Par Ashton Glen
Le président américain Donald Trump déclare officiellement que les hostilités contre l’Iran sont terminées, dans une lettre adressée au Congrès le 1er mai 2026. Cette annonce intervient à l’échéance des 60 jours imposés par la loi américaine pour toute intervention militaire sans autorisation parlementaire.
En actant la fin des combats, la Maison Blanche évite un vote du Congrès, tout en maintenant une présence militaire significative dans la région. Plusieurs élus dénoncent une manœuvre politique, soulignant que les opérations indirectes et les sanctions contre Téhéran se poursuivent.

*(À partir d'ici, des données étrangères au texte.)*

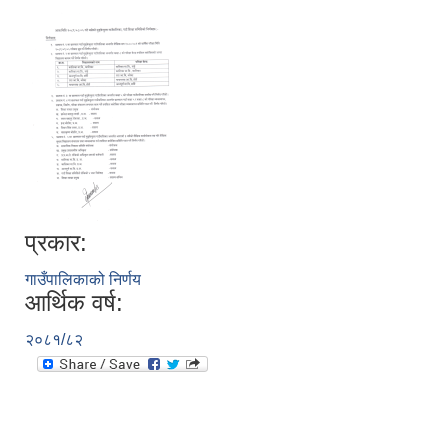
प्रकार:
गाउँपालिकाको निर्णय
आर्थिक वर्ष:
२०८१/८२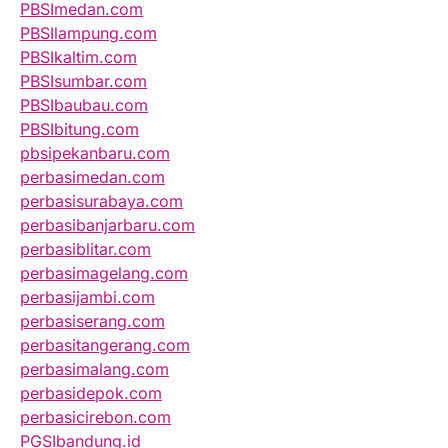
PBSImedan.com
PBSIlampung.com
PBSIkaltim.com
PBSIsumbar.com
PBSIbaubau.com
PBSIbitung.com
pbsipekanbaru.com
perbasimedan.com
perbasisurabaya.com
perbasibanjarbaru.com
perbasiblitar.com
perbasimagelang.com
perbasijambi.com
perbasiserang.com
perbasitangerang.com
perbasimalang.com
perbasidepok.com
perbasicirebon.com
PGSIbandung.id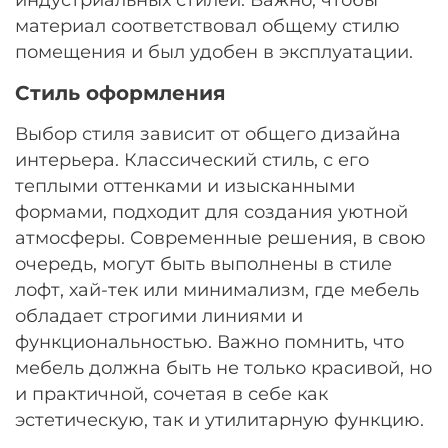
материал соответствовал общему стилю
помещения и был удобен в эксплуатации.
Стиль оформления
Выбор стиля зависит от общего дизайна
интерьера. Классический стиль, с его
теплыми оттенками и изысканными
формами, подходит для создания уютной
атмосферы. Современные решения, в свою
очередь, могут быть выполнены в стиле
лофт, хай-тек или минимализм, где мебель
обладает строгими линиями и
функциональностью. Важно помнить, что
мебель должна быть не только красивой, но
и практичной, сочетая в себе как
эстетическую, так и утилитарную функцию.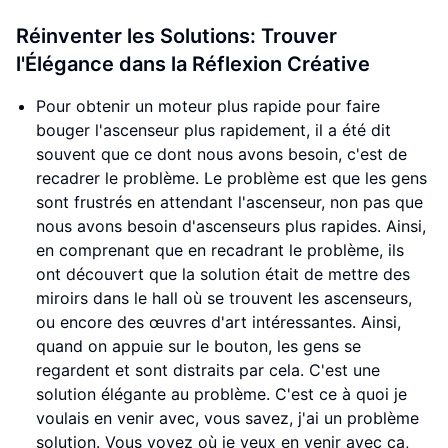
Réinventer les Solutions: Trouver
l'Élégance dans la Réflexion Créative
Pour obtenir un moteur plus rapide pour faire
bouger l'ascenseur plus rapidement, il a été dit
souvent que ce dont nous avons besoin, c'est de
recadrer le problème. Le problème est que les gens
sont frustrés en attendant l'ascenseur, non pas que
nous avons besoin d'ascenseurs plus rapides. Ainsi,
en comprenant que en recadrant le problème, ils
ont découvert que la solution était de mettre des
miroirs dans le hall où se trouvent les ascenseurs,
ou encore des œuvres d'art intéressantes. Ainsi,
quand on appuie sur le bouton, les gens se
regardent et sont distraits par cela. C'est une
solution élégante au problème. C'est ce à quoi je
voulais en venir avec, vous savez, j'ai un problème
solution. Vous voyez où je veux en venir avec ça,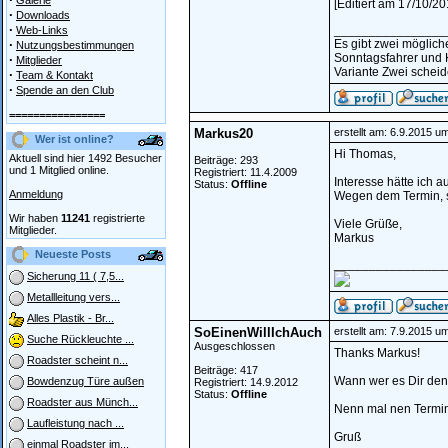
Galerie
[Editiert am 17/10/
·
Downloads
·
________________
Web-Links
·
Es gibt zwei möglic
Nutzungsbestimmungen
Sonntagsfahrer und 
·
Mitglieder
Variante Zwei scheide
·
Team & Kontakt
·
Spende an den Club
================
Markus20
erstellt am: 6.9.2015 u
Wer ist online?
Hi Thomas,
Aktuell sind hier 1492 Besucher
Beiträge: 293
und 1 Mitglied online.
Registriert: 11.4.2009
Interesse hätte ich au
Status:
Offline
Anmeldung
Wegen dem Termin, so
Wir haben
11241
registrierte
Viele Grüße,
Mitglieder.
Markus
Neueste Posts
________________
Sicherung 11 ( 7,5...
Metallleitung vers...
Alles Plastik - Br...
SoEinenWillIchAuch
erstellt am: 7.9.2015 u
Suche Rückleuchte ...
Ausgeschlossen
Thanks Markus!
Roadster scheint n...
Beiträge: 417
Wann wer es Dir den
Bowdenzug Türe außen
Registriert: 14.9.2012
Status:
Offline
Roadster aus Münch...
Nenn mal nen Termin
Laufleistung nach ...
Gruß
einmal Roadster im...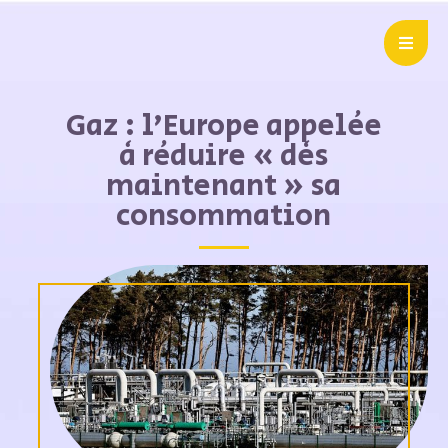
Gaz : l’Europe appelée
à réduire « dès
maintenant » sa
consommation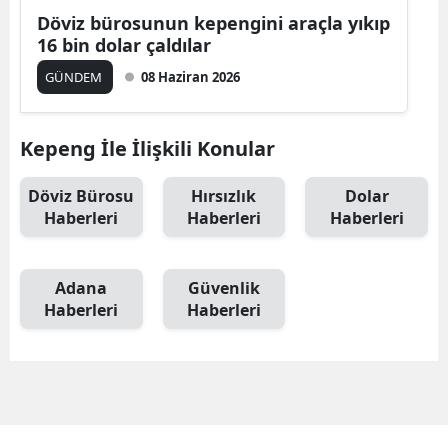
Döviz bürosunun kepengini araçla yıkıp
16 bin dolar çaldılar
GÜNDEM
08 Haziran 2026
Kepeng İle İlişkili Konular
Döviz Bürosu
Hırsızlık
Dolar
Haberleri
Haberleri
Haberleri
Adana
Güvenlik
Haberleri
Haberleri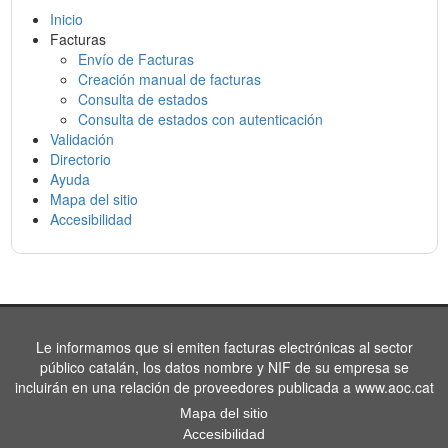
Inicio
Facturas
Envío de Facturas
Creación manual de facturas
Consulta de estados
Consulta de estados con autenticación
Validación
Directorio
Ayuda
Mapa del sitio
Accesibilidad
Le informamos que si emiten facturas electrónicas al sector
público catalán, los datos nombre y NIF de su empresa se
incluirán en una relación de proveedores publicada a www.aoc.cat
Mapa del sitio
Accesibilidad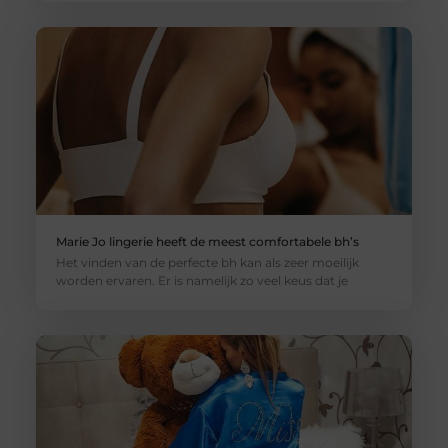
Marie Jo lingerie heeft de meest comfortabele bh’s
Het vinden van de perfecte bh kan als zeer moeilijk
worden ervaren. Er is namelijk zo veel keus dat je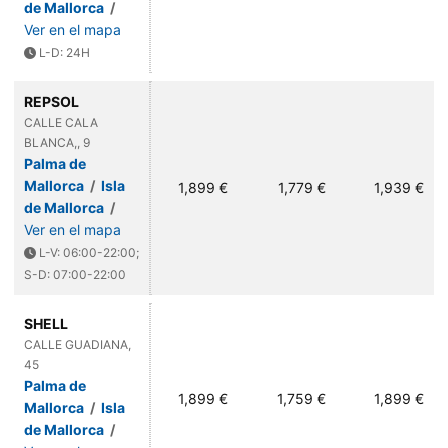
de Mallorca
/
Ver en el mapa
L-D: 24H
REPSOL
CALLE CALA
BLANCA,, 9
Palma de
Mallorca
/
Isla
1,899 €
1,779 €
1,939 €
de Mallorca
/
Ver en el mapa
L-V: 06:00-22:00;
S-D: 07:00-22:00
SHELL
CALLE GUADIANA,
45
Palma de
1,899 €
1,759 €
1,899 €
Mallorca
/
Isla
de Mallorca
/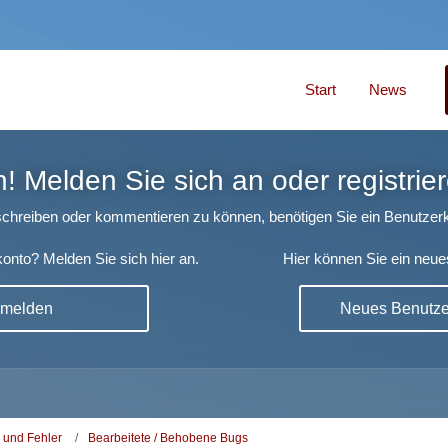
Start
News
 Melden Sie sich an oder registrier
chreiben oder kommentieren zu können, benötigen Sie ein Benutzerk
onto? Melden Sie sich hier an.
Hier können Sie ein neue
nmelden
Neues Benutzer
 und Fehler
Bearbeitete / Behobene Bugs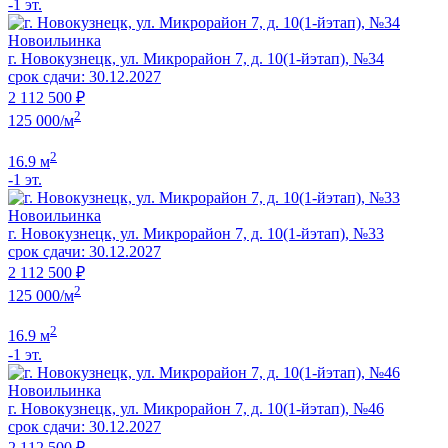
-1 эт.
Новоильинка
г. Новокузнецк, ул. Микрорайон 7, д. 10(1-йэтап), №34
срок сдачи: 30.12.2027
2 112 500 ₽
2
125 000/м
2
16.9 м
-1 эт.
Новоильинка
г. Новокузнецк, ул. Микрорайон 7, д. 10(1-йэтап), №33
срок сдачи: 30.12.2027
2 112 500 ₽
2
125 000/м
2
16.9 м
-1 эт.
Новоильинка
г. Новокузнецк, ул. Микрорайон 7, д. 10(1-йэтап), №46
срок сдачи: 30.12.2027
2 112 500 ₽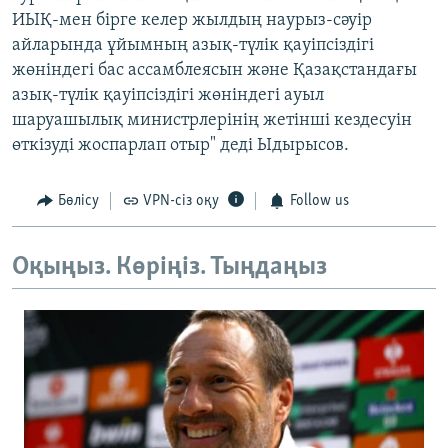
ИЫҚ-мен бірге келер жылдың наурыз-сәуір
айларында ұйымның азық-түлік қауіпсіздігі
жөніндегі бас ассамблеясын және Қазақстандағы
азық-түлік қауіпсіздігі жөніндегі ауыл
шаруашылық министрлерінің жетінші кездесуін
өткізуді жоспарлап отыр" деді Ыдырысов.
Бөлісу
VPN-сіз оқу
Follow us
Оқыңыз. Көріңіз. Тыңдаңыз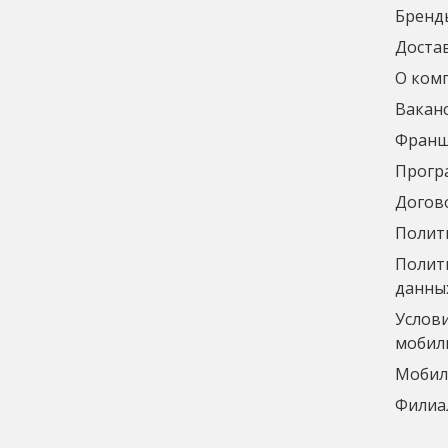
Бренд
Достав
О ком
Вакан
Франш
Прогр
Догов
Полит
Полити
данны
Услов
мобил
Мобил
Филиа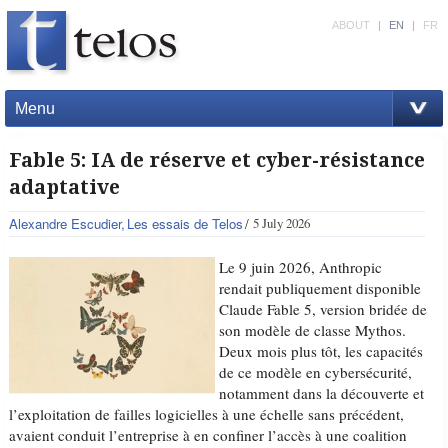
ABOUT
|
EN
|
FR
Menu
Fable 5: IA de réserve et cyber-résistance
adaptative
Alexandre Escudier
Les essais de Telos
5 July 2026
Le 9 juin 2026, Anthropic
rendait publiquement disponible
Claude Fable 5, version bridée de
son modèle de classe Mythos.
Deux mois plus tôt, les capacités
de ce modèle en cybersécurité,
notamment dans la découverte et
l’exploitation de failles logicielles à une échelle sans précédent,
avaient conduit l’entreprise à en confiner l’accès à une coalition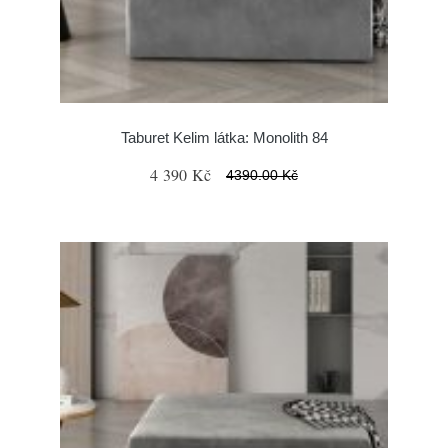
Taburet Kelim látka: Monolith 84
4 390 Kč
4390.00 Kč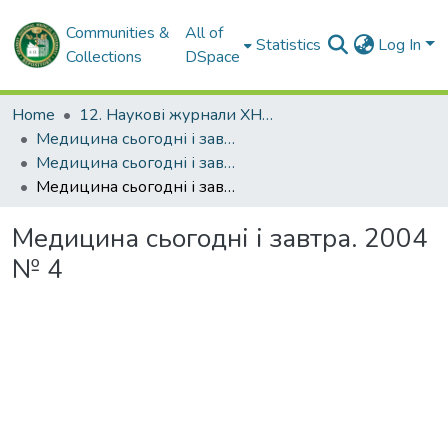
Communities &
All of
Statistics
Log In
Collections
DSpace
Home
12. Наукові журнали ХНМУ
Медицина сьогодні і завтра
Медицина сьогодні і завтра. 2004
Медицина сьогодні і завтра. 2004 № 4
Медицина сьогодні і завтра. 2004
№ 4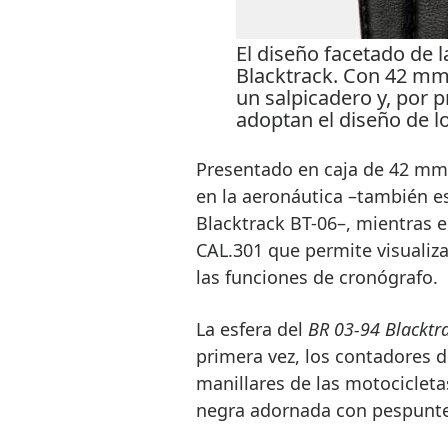
El diseño facetado de la
Blacktrack. Con 42 mm 
un salpicadero y, por 
adoptan el diseño de lo
Presentado en caja de 42 mm 
en la aeronáutica –también es
Blacktrack BT-06–, mientras e
CAL.301 que permite visualiza
las funciones de cronógrafo.
La esfera del
BR 03-94 Blacktr
primera vez, los contadores d
manillares de las motocicletas
negra adornada con pespunte 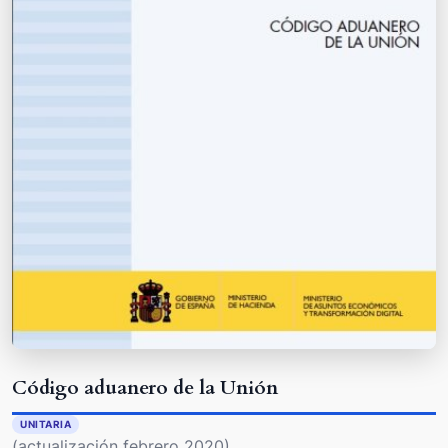
Código aduanero de la Unión
UNITARIA
(actualización febrero 2020)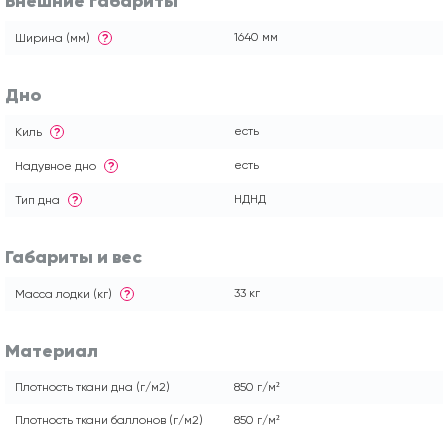
Внешние габариты
1640 мм
Ширина (мм)
?
Дно
есть
Киль
?
есть
Надувное дно
?
НДНД
Тип дна
?
Габариты и вес
33 кг
Масса лодки (кг)
?
Материал
Плотность ткани дна (г/м2)
850 г/м²
Плотность ткани баллонов (г/м2)
850 г/м²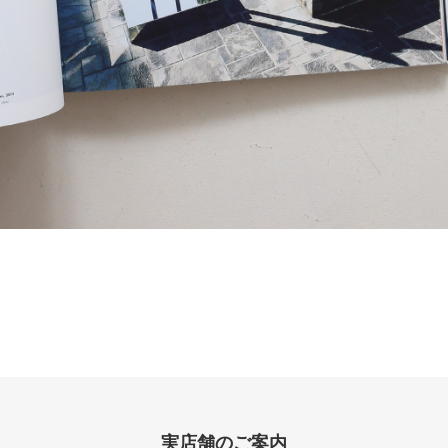
実店舗のご案内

Sur le plan diplomatique, les négociations entre Washington et Téhéran restent bloquées. Donald Trump rejette la dernière proposition iranienne, malgré des discussions engagées depuis avril. Le cessez-le-feu est maintenu, mais aucun accord durable n’est conclu.
Dans le même temps, la situation régionale reste explosive. L’armée israélienne intensifie ses frappes dans le sud du Liban, officiellement pour neutraliser le Hezbollah. De nouvelles attaques font au moins 12 morts le 1er mai, portant le bilan à plusieurs milliers de victimes depuis le début de l’offensive.
Par ailleurs, les États-Unis renforcent leur stratégie de pression économique contre l’Iran, notamment à travers un blocus maritime et de nouvelles sanctions, notamment autour du détroit d’Ormuz, point clé du commerce mondial des hydrocarbures.
Le conflit entre les États-Unis et l’Iran débute le 28 février 2026 et entraîne une escalade militaire majeure dans la région. Un cessez-le-feu est instauré le 7 avril, sans mettre fin aux tensions. La loi américaine impose au président d’obtenir l’aval du Congrès au-delà de 60 jours d’opérations militaires, une contrainte que Donald Trump contourne en déclarant unilatéralement la fin des hostilités.